Forex for beginners - Price quote
When you trade Forex, you will see that the prices of 'Ask' and 'Bid' are quoted:
the ask price is the price at which you can buy the currency
the bid price is the price at which you can sell it
One of the things you should keep in mind when you want to learn Forex from scratch is that you can trade both long and short, but you have to be aware of the risks that come with being a complex product.
Long operation
The purchase of a currency with the expectation that its value increases and profit from the difference between the purchase and sale price.
forex for beginners - purchase
Source: MT5 EUR USD, H1. Data range: from July 29, 2019 to August 8, 2019. Held on September 20, 2019. Please note that past performance is not a reliable indicator of future results
Short operation
You sell a currency with the expectation that its value decreases and you can buy at a lower value, benefiting from the difference.
forex for beginners - sale
Source: MT5 EUR USD, H1. Data range: from August 23, 2019 to September 4, 2019. Held on September 20, 2019. Please note that past performance is not a reliable indicator of future results.
The price at which the currency pairs are quoted is based on the current exchange rate of the currencies in the pair, or the amount of the second currency that you would obtain in exchange for a unit of the first currency (for example, if you could change 1 EUR for 1.68 USD, the purchase and sale price would be on either side of this number).
If the way in which the brokers make a profit is by charging the difference between the purchase and sale prices of the currency pairs, the spread, the next logical question is:
How much can you expect a particular currency to move?
This depends on how the liquid currency is or how much is bought and sold at the same time. The most liquid currency pairs are those with the highest supply and demand in the Forex market. It is the banks, companies, importers, exporters and traders that generate this supply and demand.

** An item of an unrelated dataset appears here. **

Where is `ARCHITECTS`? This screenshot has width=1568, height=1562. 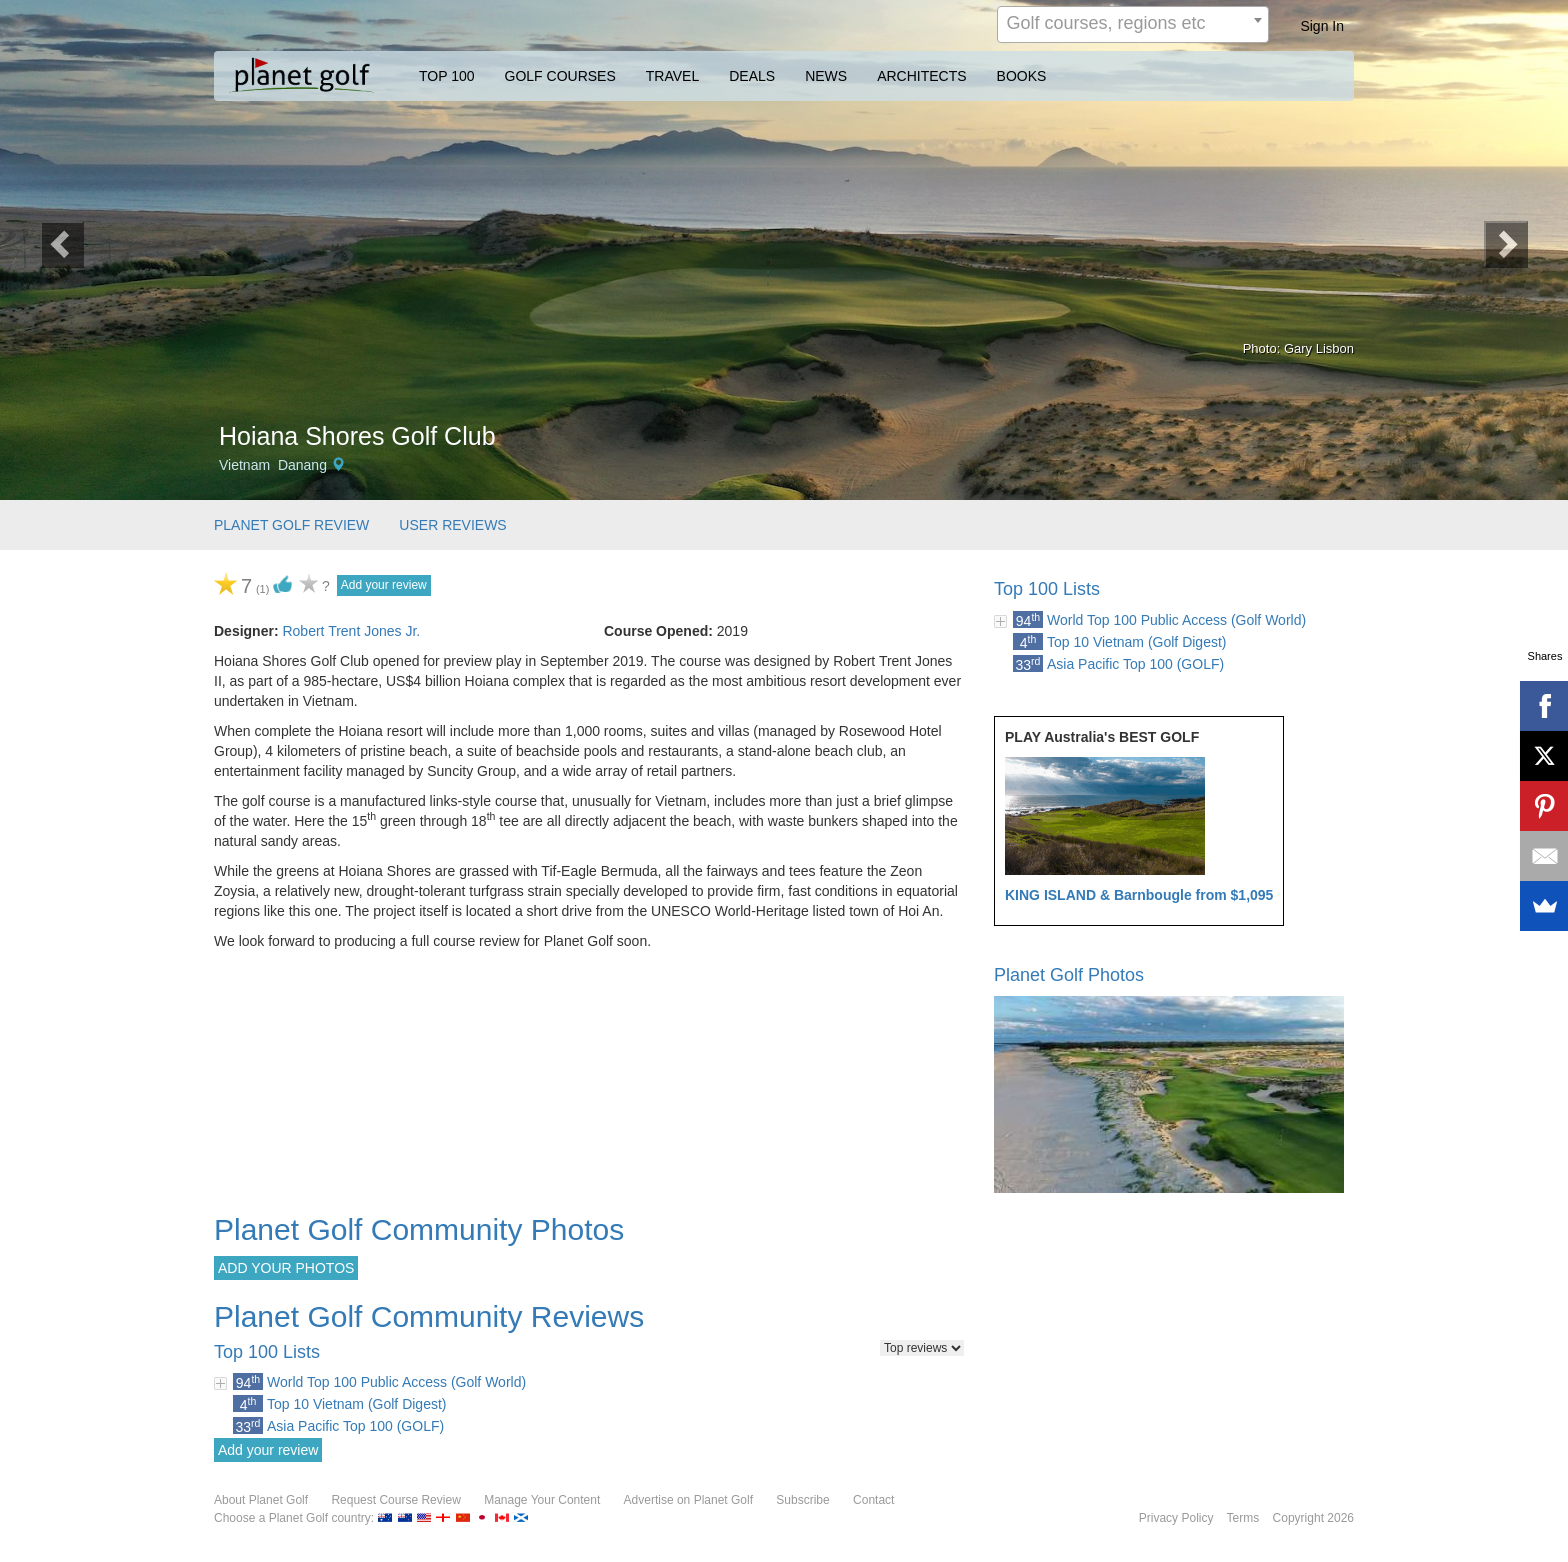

The main currency pairs tend to be the most liquid, with the EUR / USD currency pair moving at 90-120 pips on an average day and, therefore, providing the most opportunities for short-term trading
In contrast, the AUD / NZD pair moves between 50 and 60 pips per day, and the USDHKD currency pair only moves at an average of 32 pips per day (when observing the value of the currency pairs, most will appear with five decimal points).
The main Forex pairs tend to be the most liquid. However, there are also many opportunities between minor and exotic currencies, especially if you have some specialized knowledge about a particular currency.